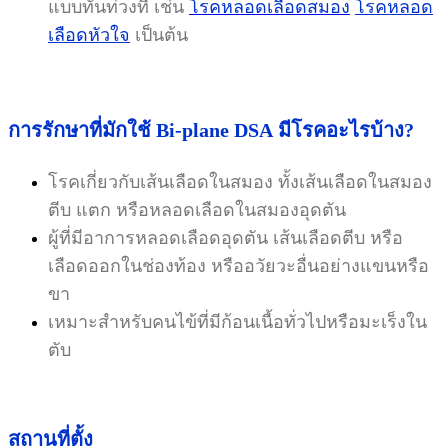
แบบทันท่วงที เช่น
โรคหลอดเลือดสมอง
โรคหลอด
เลือดหัวใจ
เป็นต้น
การรักษาที่มักใช้
Bi-plane DSA
มีโรคอะไรบ้าง?
โรคเกี่ยวกับเส้นเลือดในสมอง ทั้งเส้นเลือดในสมอง
ตีบ แตก หรือหลอดเลือดในสมองอุดตัน
ผู้ที่มีอาการหลอดเลือดอุดตัน เส้นเลือดตีบ หรือ
เลือดออกในช่องท้อง หรืออวัยวะอื่นอย่างแขนหรือ
ขา
เหมาะสำหรับคนไข้ที่มีก้อนเนื้อทั่วไปหรือมะเร็งใน
ตับ
สถานที่ตั้ง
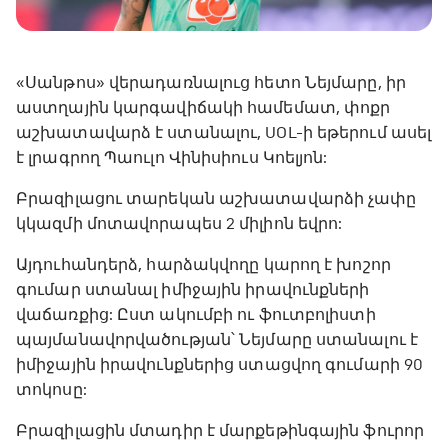
«Սանթոս» վերադառնալուց հետո Նեյմարը, իր
աստղային կարգավիճակի համեմատ, փոքր
աշխատավարձ է ստանալու, UOL-ի եթերում ասել
է լրագրող Պաուլո Վինիսիուս Կոելյոն:
Բրազիլացու տարեկան աշխատավարձի չափը
կկազմի մոտավորապես 2 միլիոն եվրո:
Այդուհանդերձ, հարձակվողը կարող է խոշոր
գումար ստանալ իմիջային իրավունքների
վաճառքից: Ըստ ակումբի ու ֆուտբոլիստի
պայմանավորվածության՝ Նեյմարը ստանալու է
իմիջային իրավունքներից ստացվող գումարի 90
տոկոսը:
Բրազիլացին մտադիր է մարքեթինգային ֆուրոր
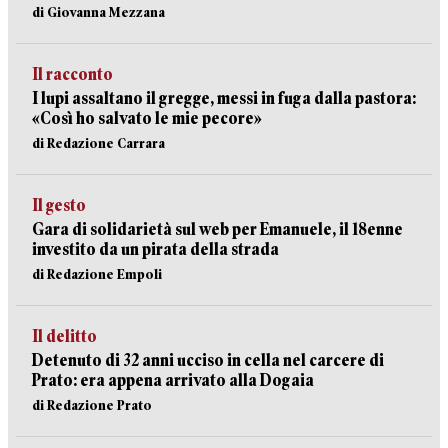
di Giovanna Mezzana
Il racconto
I lupi assaltano il gregge, messi in fuga dalla pastora:
«Così ho salvato le mie pecore»
di Redazione Carrara
Il gesto
Gara di solidarietà sul web per Emanuele, il 18enne
investito da un pirata della strada
di Redazione Empoli
Il delitto
Detenuto di 32 anni ucciso in cella nel carcere di
Prato: era appena arrivato alla Dogaia
di Redazione Prato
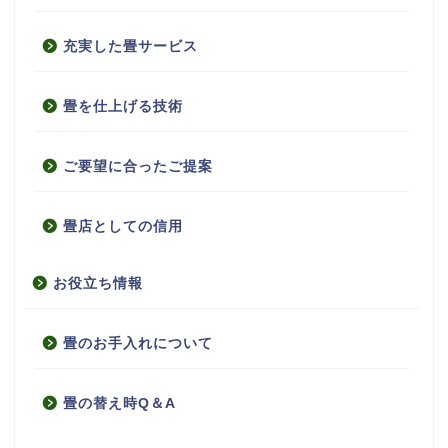
充実した畳サービス
畳を仕上げる技術
ご要望に合ったご提案
畳店としての信用
お役立ち情報
畳のお手入れについて
畳の替え時Q＆A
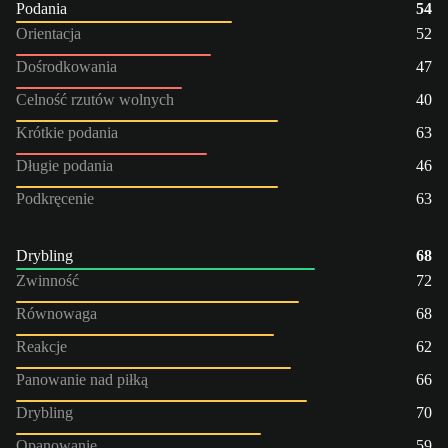
Podania
54
Orientacja
52
Dośrodkowania
47
Celność rzutów wolnych
40
Krótkie podania
63
Długie podania
46
Podkręcenie
63
Drybling
68
Zwinność
72
Równowaga
68
Reakcje
62
Panowanie nad piłką
66
Drybling
70
Opanowanie
59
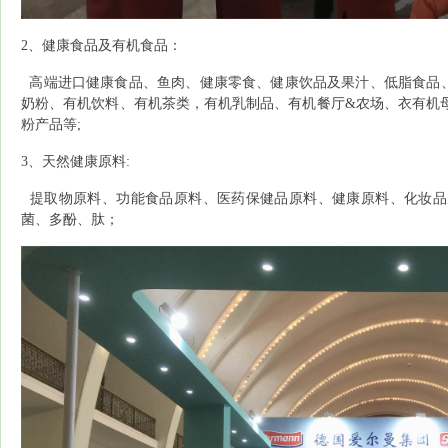
2、健康食品及有机食品：
高端进口健康食品、鱼肉、健康零食、健康饮品及果汁、低脂食品
奶粉、有机饮料、有机茶类，有机乳制品、有机餐厅
&农场、衣有机
粉产品等;
3、天然健康原料:
提取物原料、功能食品原料、医药保健品原料、健康原料、化妆品
菌、多酚、肽；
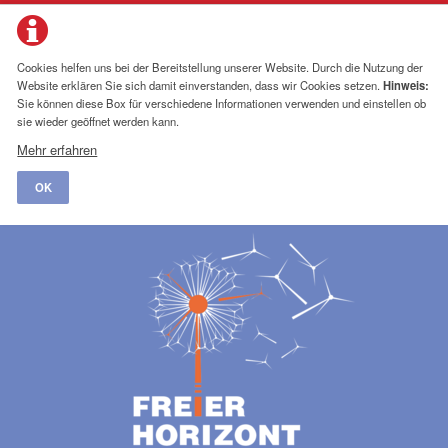
Cookies helfen uns bei der Bereitstellung unserer Website. Durch die Nutzung der
Website erklären Sie sich damit einverstanden, dass wir Cookies setzen.
Hinweis:
Sie können diese Box für verschiedene Informationen verwenden und einstellen ob
sie wieder geöffnet werden kann.
Mehr erfahren
OK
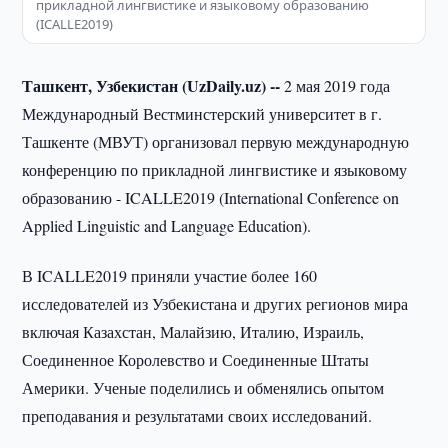
прикладной лингвистике и языковому образованию
(ICALLE2019)
Ташкент, Узбекистан (UzDaily.uz) --
2 мая 2019 года
Международный Вестминстерский университет в г.
Ташкенте (МВУТ) организовал первую международную
конференцию по прикладной лингвистике и языковому
образованию - ICALLE2019 (International Conference on
Applied Linguistic and Language Education).
В ICALLE2019 приняли участие более 160
исследователей из Узбекистана и других регионов мира
включая Казахстан, Малайзию, Италию, Израиль,
Соединенное Королевство и Соединенные Штаты
Америки. Ученые поделились и обменялись опытом
преподавания и результатами своих исследований.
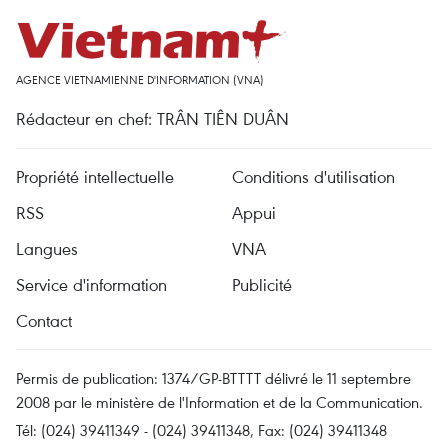
AGENCE VIETNAMIENNE D'INFORMATION (VNA)
Rédacteur en chef: TRÂN TIÊN DUÂN
Propriété intellectuelle
Conditions d'utilisation
RSS
Appui
Langues
VNA
Service d'information
Publicité
Contact
Permis de publication: 1374/GP-BTTTT délivré le 11 septembre
2008 par le ministère de l'Information et de la Communication.
Tél: (024) 39411349 - (024) 39411348, Fax: (024) 39411348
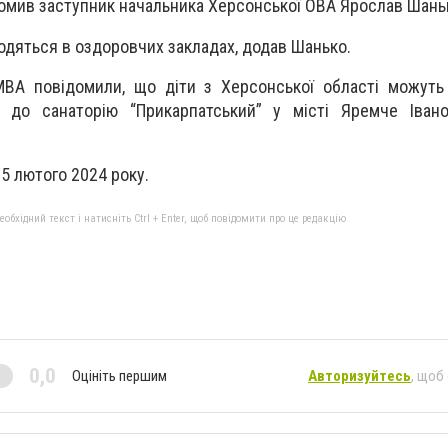
домив заступник начальника Херсонської ОВА Ярослав Шань
ходяться в оздоровчих закладах, додав Шанько.
МВА повідомили, що діти з Херсонської області можуть
 до санаторію “Прикарпатський” у місті Яремче Івано-
15 лютого 2024 року.
бхідний текст і натисніть Ctrl + Enter, щоб повідомити про це редакцію
0,0
Оцініть першим
Авторизуйтесь
, щоб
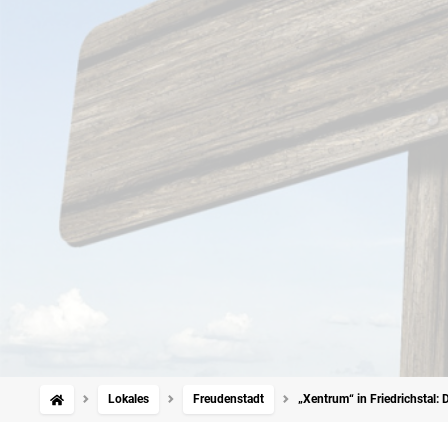
Lokales
Freudenstadt
„Xentrum“ in Friedrichstal: D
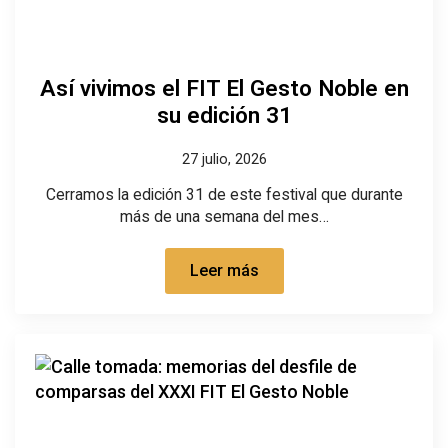
Así vivimos el FIT El Gesto Noble en
su edición 31
27 julio, 2026
Cerramos la edición 31 de este festival que durante
más de una semana del mes…
Leer más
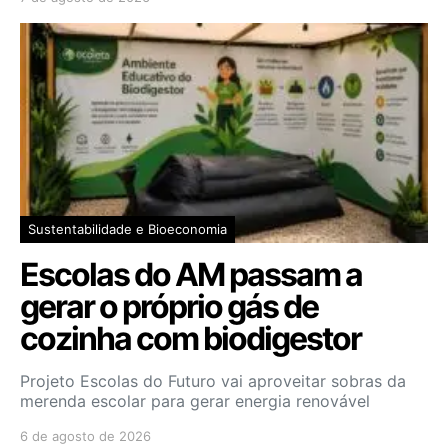
Sustentabilidade e Bioeconomia
Escolas do AM passam a
gerar o próprio gás de
cozinha com biodigestor
Projeto Escolas do Futuro vai aproveitar sobras da
merenda escolar para gerar energia renovável
6 de agosto de 2026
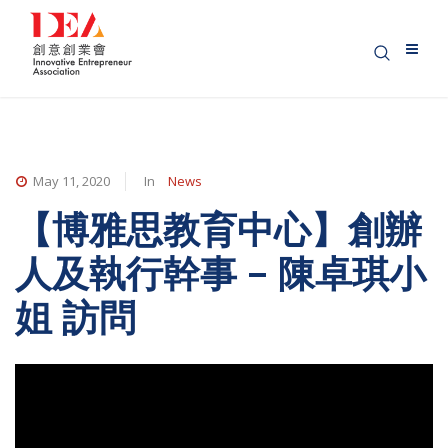
May 11, 2020
In
News
【博雅思教育中心】創辦
人及執行幹事 – 陳卓琪小
姐 訪問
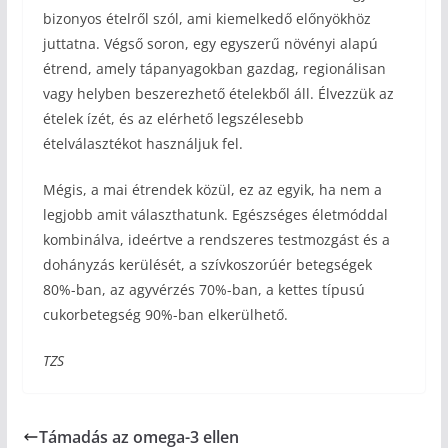
bizonyos ételről szól, ami kiemelkedő előnyökhöz
juttatna. Végső soron, egy egyszerű növényi alapú
étrend, amely tápanyagokban gazdag, regionálisan
vagy helyben beszerezhető ételekből áll. Élvezzük az
ételek ízét, és az elérhető legszélesebb
ételválasztékot használjuk fel.
Mégis, a mai étrendek közül, ez az egyik, ha nem a
legjobb amit választhatunk. Egészséges életmóddal
kombinálva, ideértve a rendszeres testmozgást és a
dohányzás kerülését, a szívkoszorúér betegségek
80%-ban, az agyvérzés 70%-ban, a kettes típusú
cukorbetegség 90%-ban elkerülhető.
TZS
Támadás az omega-3 ellen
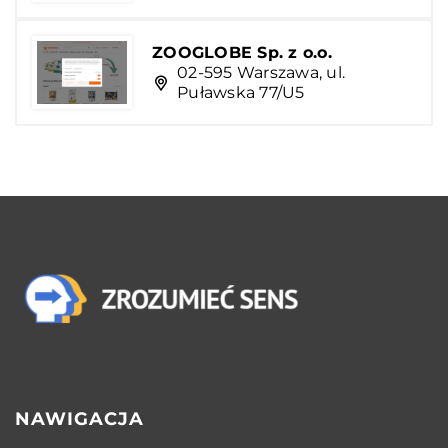
ZOOGLOBE Sp. z o.o.
02-595 Warszawa, ul.
Puławska 77/U5
NAWIGACJA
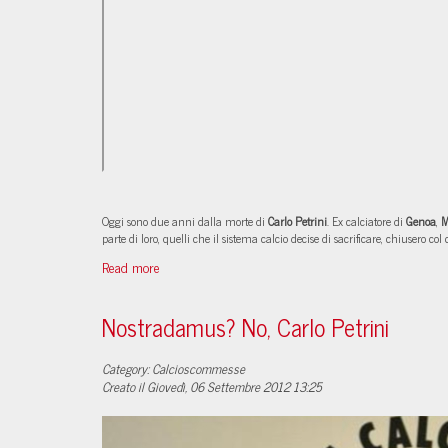
Oggi sono due anni dalla morte di
Carlo Petrini
. Ex calciatore di
Genoa
,
M
parte di loro, quelli che il sistema calcio decise di sacrificare, chiusero 
Read more
Nostradamus? No, Carlo Petrini
Category: Calcioscommesse
Creato il Giovedì, 06 Settembre 2012 13:25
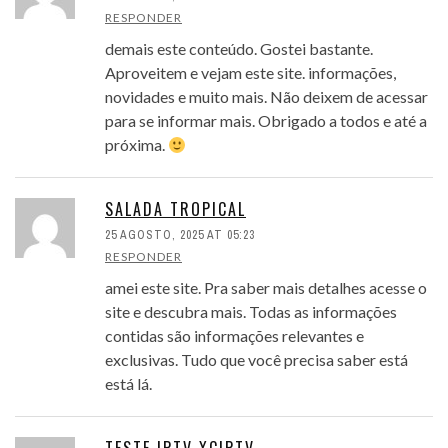
RESPONDER
demais este conteúdo. Gostei bastante.
Aproveitem e vejam este site. informações,
novidades e muito mais. Não deixem de acessar
para se informar mais. Obrigado a todos e até a
próxima.
SALADA TROPICAL
25 AGOSTO, 2025 AT 05:23
RESPONDER
amei este site. Pra saber mais detalhes acesse o
site e descubra mais. Todas as informações
contidas são informações relevantes e
exclusivas. Tudo que você precisa saber está
está lá.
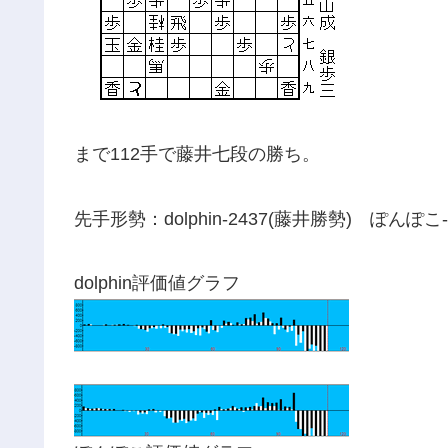
まで112手で藤井七段の勝ち。
先手形勢：dolphin-2437(藤井勝勢) ぽんぽこ-
dolphin評価値グラフ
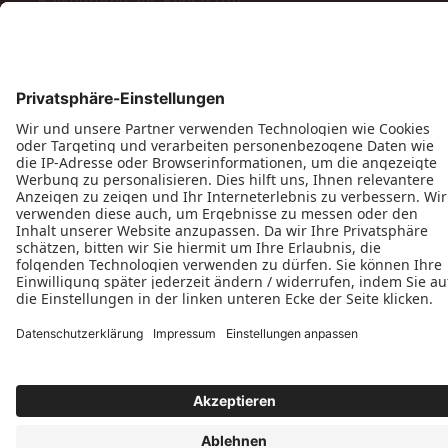
Balkontüren aus Kunststoff
Barrierefreie Balkon- und Terrassentüren
Schiebetüren
Terrassen- & Balkonfalttüren
Zweiflügelige Terrassen- & Balkontüren
Hinweisgeberschutzgesetz
Impressum
AGB
MyPaX Fachhändlerportal
Datenschutz
PaX AG © 2026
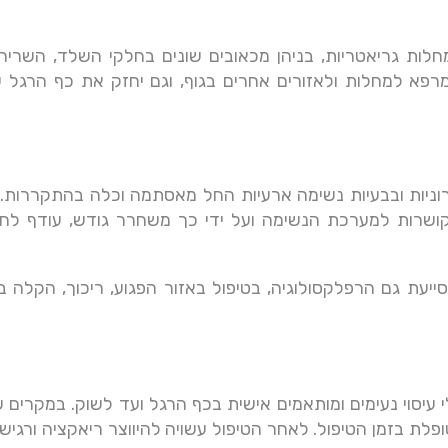
לות גריאטריות, בניהן מכאובים שונים בחלקי השלד, השרירי
 במרפא למחלות ולאזורים אחרים בגוף, וגם יחזק את כף הרגל 
וניות ובבעיות נשימה ארעיות החל מאסתמה וכלה בהתקררות.
ושרות למערכת הנשימה ועל ידי כך משחרר גודש, עודף לחו
יעת גם הרפלקסולוגיה, בטיפול באזור הפגוע, ריכוך, הקלה בכ
י עיסוי נעימים ומותאמים אישית בכף הרגל ועד לשוק. במקרים ש
לת בזמן הטיפול. לאחר הטיפול עשויה להיווצר ריאקציה ורגיש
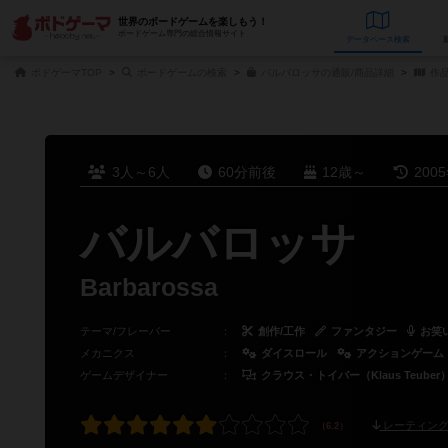
世界のボードゲームを楽しもう！
ボードゲーム専門の総合情報サイト
データベース
検
ボドゲーマTOP
ボードゲームの検索
バルバロッサの通販/商品詳細
作
3人～6人
60分前後
12歳～
200
バルバロッサ
Barbarossa
テーマ/フレーバー
：
創作/工作
ファンタジー
お笑
メカニクス
：
ダイスロール
アクションゲーム
ゲームデザイナー
：
クラウス・トイバー（Klaus Teuber
レーティング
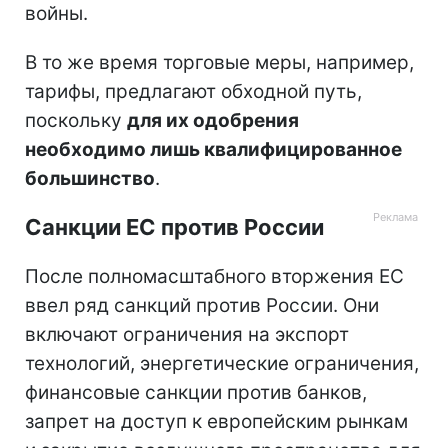
войны.
В то же время торговые меры, например,
тарифы, предлагают обходной путь,
поскольку
для их одобрения
необходимо лишь квалифицированное
большинство
.
Санкции ЕС против России
После полномасштабного вторжения ЕС
ввел ряд санкций против России. Они
включают ограничения на экспорт
технологий, энергетические ограничения,
финансовые санкции против банков,
запрет на доступ к европейским рынкам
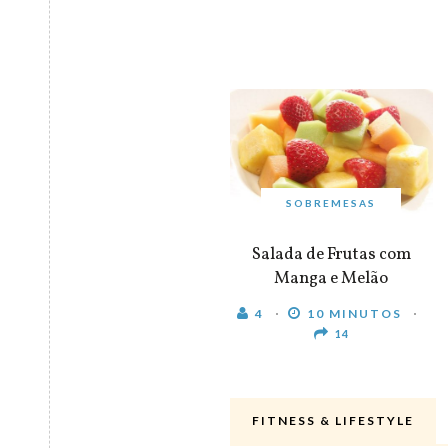
SOBREMESAS
Salada de Frutas com
Manga e Melão
4
10 MINUTOS
14
FITNESS & LIFESTYLE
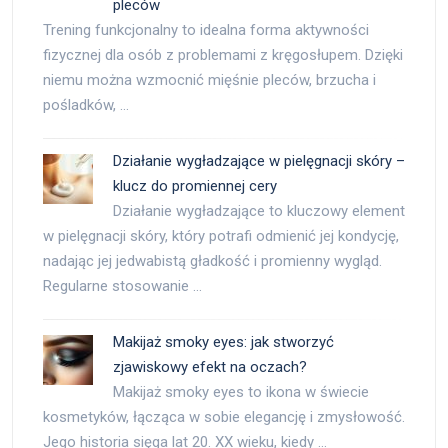
pleców
Trening funkcjonalny to idealna forma aktywności
fizycznej dla osób z problemami z kręgosłupem. Dzięki
niemu można wzmocnić mięśnie pleców, brzucha i
pośladków, …
Działanie wygładzające w pielęgnacji skóry –
klucz do promiennej cery
Działanie wygładzające to kluczowy element
w pielęgnacji skóry, który potrafi odmienić jej kondycję,
nadając jej jedwabistą gładkość i promienny wygląd.
Regularne stosowanie …
Makijaż smoky eyes: jak stworzyć
zjawiskowy efekt na oczach?
Makijaż smoky eyes to ikona w świecie
kosmetyków, łącząca w sobie elegancję i zmysłowość.
Jego historia sięga lat 20. XX wieku, kiedy …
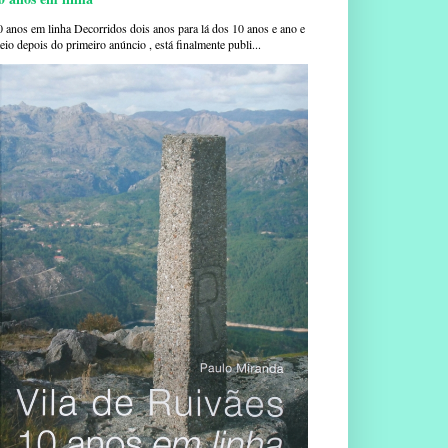
0 anos em linha Decorridos dois anos para lá dos 10 anos e ano e
io depois do primeiro anúncio , está finalmente publi...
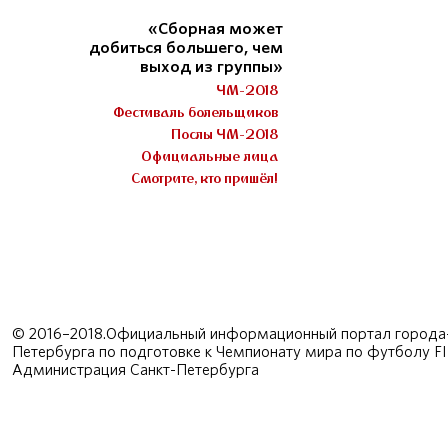
«Сборная может
добиться большего, чем
выход из группы»
ЧМ-2018
Фестиваль болельщиков
Послы ЧМ-2018
Официальные лица
Смотрите, кто пришёл!
© 2016–2018.Официальный информационный портал города-
Петербурга по подготовке к Чемпионату мира по футболу F
Администрация Санкт-Петербурга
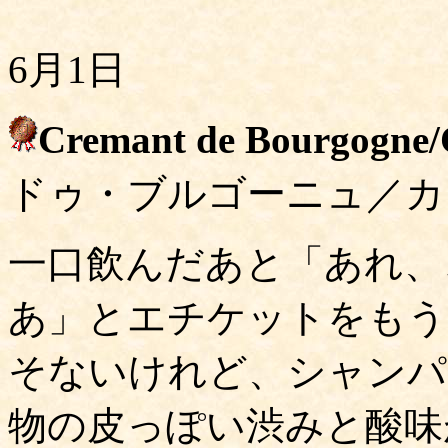
6月1日
Cremant de Bourgogne/
ドゥ・ブルゴーニュ／カ
一口飲んだあと「あれ、
あ」とエチケットをもう
そないけれど、シャンパ
物の皮っぽい渋みと酸味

++++++++

Exercise details:
Copy, from the lines above, each one that holds "Działanie".

Reply:
Działanie wygładzające w pielęgnacji skóry –
Działanie wygładzające to kluczowy element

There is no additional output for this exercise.